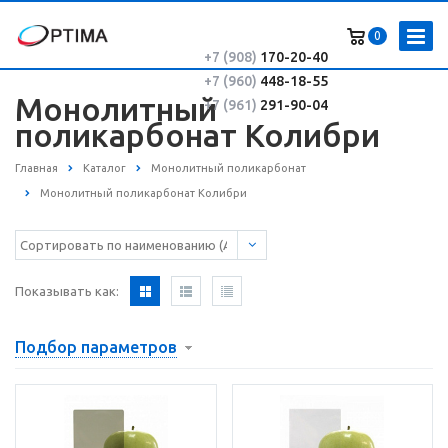
0
+7 (908)
170-20-40
+7 (960)
448-18-55
Монолитный
+7 (961)
291-90-04
поликарбонат Колибри
Главная
Каталог
Монолитный поликарбонат
Монолитный поликарбонат Колибри
Показывать как:
Подбор параметров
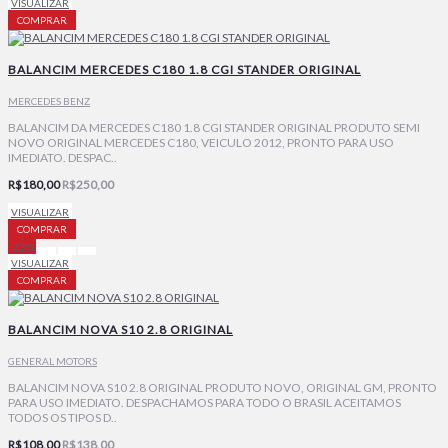
VISUALIZAR
COMPRAR
BALANCIM MERCEDES C180 1.8 CGI STANDER ORIGINAL
MERCEDES BENZ
BALANCIM DA MERCEDES C180 1.8 CGI STANDER ORIGINAL PRODUTO SEMI
NOVO ORIGINAL MERCEDES C180, VEICULO 2012, PRONTO PARA USO
IMEDIATO. DESPAC..
R$180,00
R$250,00
VISUALIZAR
COMPRAR
-22%
VISUALIZAR
COMPRAR
BALANCIM NOVA S10 2.8 ORIGINAL
GENERAL MOTORS
BALANCIM NOVA S10 2.8 ORIGINAL PRODUTO NOVO, ORIGINAL GM, PRONTO
PARA USO IMEDIATO. DESPACHAMOS PARA TODO O BRASIL ACEITAMOS
TODOS OS TIPOS D..
R$108,00
R$138,00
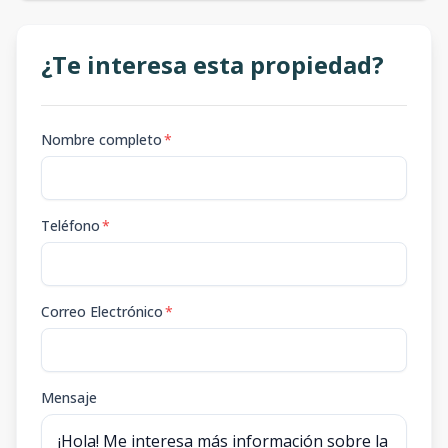
¿Te interesa esta propiedad?
Nombre completo
*
Teléfono
*
Correo Electrónico
*
Mensaje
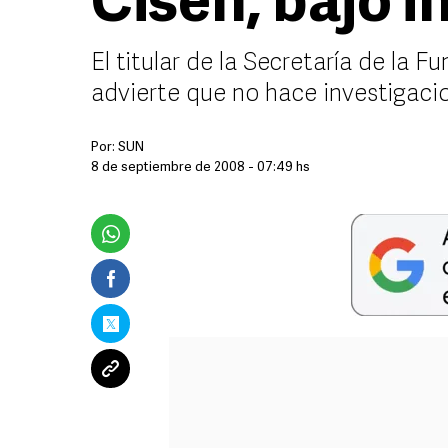
Cisen, bajo i
El titular de la Secretaría de la F
advierte que no hace investigaci
Por:
SUN
8 de septiembre de 2008 - 07:49 hs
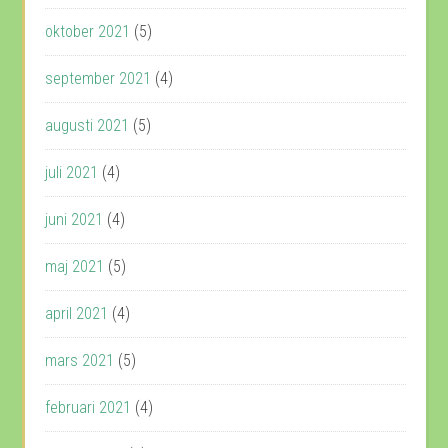
oktober 2021
(5)
september 2021
(4)
augusti 2021
(5)
juli 2021
(4)
juni 2021
(4)
maj 2021
(5)
april 2021
(4)
mars 2021
(5)
februari 2021
(4)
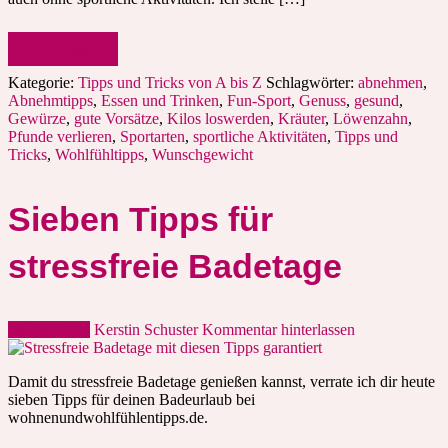
Weiterlesen
Kategorie:
Tipps und Tricks von A bis Z
Schlagwörter:
abnehmen
,
Abnehmtipps
,
Essen und Trinken
,
Fun-Sport
,
Genuss
,
gesund
,
Gewürze
,
gute Vorsätze
,
Kilos loswerden
,
Kräuter
,
Löwenzahn
,
Pfunde verlieren
,
Sportarten
,
sportliche Aktivitäten
,
Tipps und
Tricks
,
Wohlfühltipps
,
Wunschgewicht
Sieben Tipps für
stressfreie Badetage
16. Juli 2019
Kerstin Schuster
Kommentar hinterlassen
Damit du stressfreie Badetage genießen kannst, verrate ich dir heute
sieben Tipps für deinen Badeurlaub bei
wohnenundwohlfühlentipps.de.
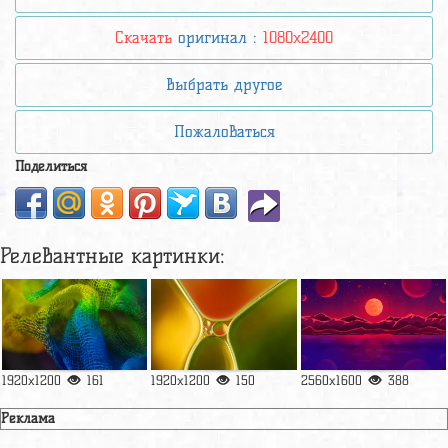
Скачать
оригинал :
1080x2400
Выбрать другое
Пожаловаться
Поделиться
Релевантные картинки:
1920x1200
161
1920x1200
150
2560x1600
388
Реклама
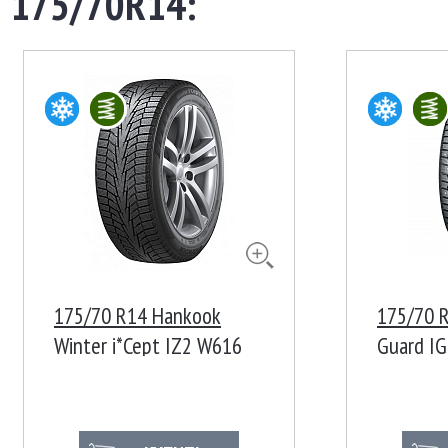
175/70R14:
175/70 R14 Hankook
175/70 
Winter i*Cept IZ2 W616
Guard I
88T Корея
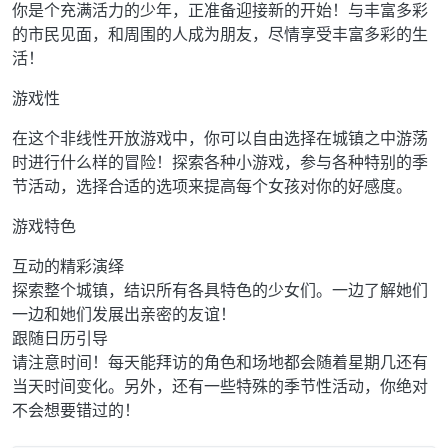
你是个充满活力的少年，正准备迎接新的开始！与丰富多彩
的市民见面，和周围的人成为朋友，尽情享受丰富多彩的生
活！
游戏性
在这个非线性开放游戏中，你可以自由选择在城镇之中游荡
时进行什么样的冒险！探索各种小游戏，参与各种特别的季
节活动，选择合适的选项来提高每个女孩对你的好感度。
游戏特色
互动的精彩演绎
探索整个城镇，结识所有各具特色的少女们。一边了解她们
一边和她们发展出亲密的友谊！
跟随日历引导
请注意时间！每天能拜访的角色和场地都会随着星期几还有
当天时间变化。另外，还有一些特殊的季节性活动，你绝对
不会想要错过的！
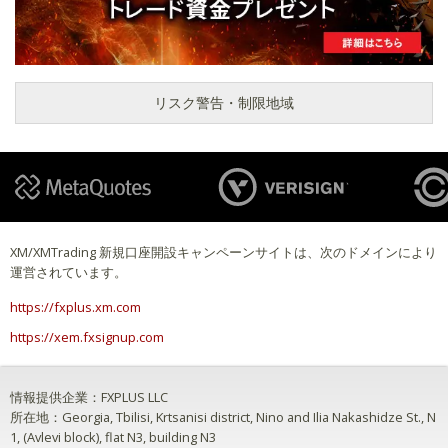
リスク警告・制限地域
XM/XMTrading 新規口座開設キャンペーンサイトは、次のドメインにより
運営されています。
https://fxplus.xm.com
https://xem.fxsignup.com
情報提供企業：FXPLUS LLC
所在地：Georgia, Tbilisi, Krtsanisi district, Nino and Ilia Nakashidze St., N
1, (Avlevi block), flat N3, building N3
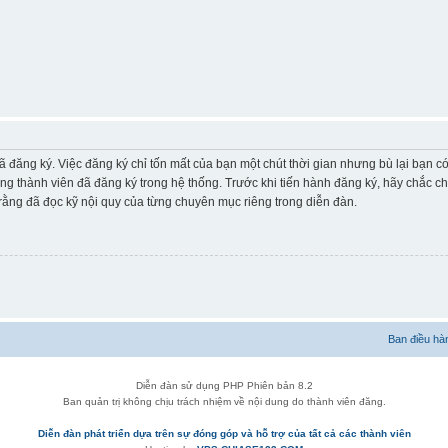
ã đăng ký. Việc đăng ký chỉ tốn mất của bạn một chút thời gian nhưng bù lại bạn 
ững thành viên đã đăng ký trong hệ thống. Trước khi tiến hành đăng ký, hãy chắc c
ằng đã đọc kỹ nội quy của từng chuyên mục riêng trong diễn đàn.
Ban điều hà
Diễn đàn sử dụng PHP Phiên bản 8.2
Ban quản trị không chịu trách nhiệm về nội dung do thành viên đăng.
Diễn đàn phát triển dựa trên sự đóng góp và hỗ trợ của tất cả các thành viên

### WHAT YOU HAVE TO DO
Any images must be left out; transcribe the rest of the material exactly.

### ANSWER TO THIS PROBLEM
0
+7 (908)
170-20-40
+7 (960)
448-18-55
Монолитный
+7 (961)
291-90-04
поликарбонат Колибри
Главная
Каталог
Монолитный поликарбонат
Монолитный поликарбонат Колибри
Показывать как:
Подбор параметров
VISUALIZAR
COMPRAR
BALANCIM MERCEDES C180 1.8 CGI STANDER ORIGINAL
MERCEDES BENZ
BALANCIM DA MERCEDES C180 1.8 CGI STANDER ORIGINAL PRODUTO SEMI
NOVO ORIGINAL MERCEDES C180, VEICULO 2012, PRONTO PARA USO
IMEDIATO. DESPAC..
R$180,00
R$250,00
VISUALIZAR
COMPRAR
-22%
VISUALIZAR
COMPRAR
BALANCIM NOVA S10 2.8 ORIGINAL
GENERAL MOTORS
BALANCIM NOVA S10 2.8 ORIGINAL PRODUTO NOVO, ORIGINAL GM, PRONTO
PARA USO IMEDIATO. DESPACHAMOS PARA TODO O BRASIL ACEITAMOS
TODOS OS TIPOS D..
R$108,00
R$138,00
¿Te interesa esta propiedad?
Nombre completo
*
Teléfono
*
Correo Electrónico
*
Mensaje
Cisen, bajo i
El titular de la Secretaría de la F
advierte que no hace investigaci
Por:
SUN
8 de septiembre de 2008 - 07:49 hs
oktober 2021
(5)
september 2021
(4)
augusti 2021
(5)
juli 2021
(4)
juni 2021
(4)
maj 2021
(5)
april 2021
(4)
mars 2021
(5)
februari 2021
(4)
Weiterlesen
Kategorie:
Tipps und Tricks von A bis Z
Schlagwörter:
abnehmen
,
Abnehmtipps
,
Essen und Trinken
,
Fun-Sport
,
Genuss
,
gesund
,
Gewürze
,
gute Vorsätze
,
Kilos loswerden
,
Kräuter
,
Löwenzahn
,
Pfunde verlieren
,
Sportarten
,
sportliche Aktivitäten
,
Tipps und
Tricks
,
Wohlfühltipps
,
Wunschgewicht
Sieben Tipps für
stressfreie Badetage
16. Juli 2019
Kerstin Schuster
Kommentar hinterlassen
Damit du stressfreie Badetage genießen kannst, verrate ich dir heute
sieben Tipps für deinen Badeurlaub bei
wohnenundwohlfühlentipps.de.
Скачать
оригинал :
1080x2400
Выбрать другое
Пожаловаться
Поделиться
Релевантные картинки:
1920x1200
161
1920x1200
150
2560x1600
388
Реклама
175/70R14:
175/70 R14 Hankook
175/70 
Winter i*Cept IZ2 W616
Guard I
88T Корея
你是个充满活力的少年，正准备迎接新的开始！与丰富多彩
的市民见面，和周围的人成为朋友，尽情享受丰富多彩的生
活！
游戏性
在这个非线性开放游戏中，你可以自由选择在城镇之中游荡
时进行什么样的冒险！探索各种小游戏，参与各种特别的季
节活动，选择合适的选项来提高每个女孩对你的好感度。
游戏特色
互动的精彩演绎
探索整个城镇，结识所有各具特色的少女们。一边了解她们
一边和她们发展出亲密的友谊！
跟随日历引导
请注意时间！每天能拜访的角色和场地都会随着星期几还有
当天时间变化。另外，还有一些特殊的季节性活动，你绝对
不会想要错过的！
リスク警告・制限地域
XM/XMTrading 新規口座開設キャンペーンサイトは、次のドメインにより
運営されています。
https://fxplus.xm.com
https://xem.fxsignup.com
情報提供企業：FXPLUS LLC
所在地：Georgia, Tbilisi, Krtsanisi district, Nino and Ilia Nakashidze St., N
1, (Avlevi block), flat N3, building N3
ã đăng ký. Việc đăng ký chỉ tốn mất của bạn một chút thời gian nhưng bù lại bạn 
ững thành viên đã đăng ký trong hệ thống. Trước khi tiến hành đăng ký, hãy chắc c
ằng đã đọc kỹ nội quy của từng chuyên mục riêng trong diễn đàn.
Ban điều hà
Diễn đàn sử dụng PHP Phiên bản 8.2
Ban quản trị không chịu trách nhiệm về nội dung do thành viên đăng.
Diễn đàn phát triển dựa trên sự đóng góp và hỗ trợ của tất cả các thành viên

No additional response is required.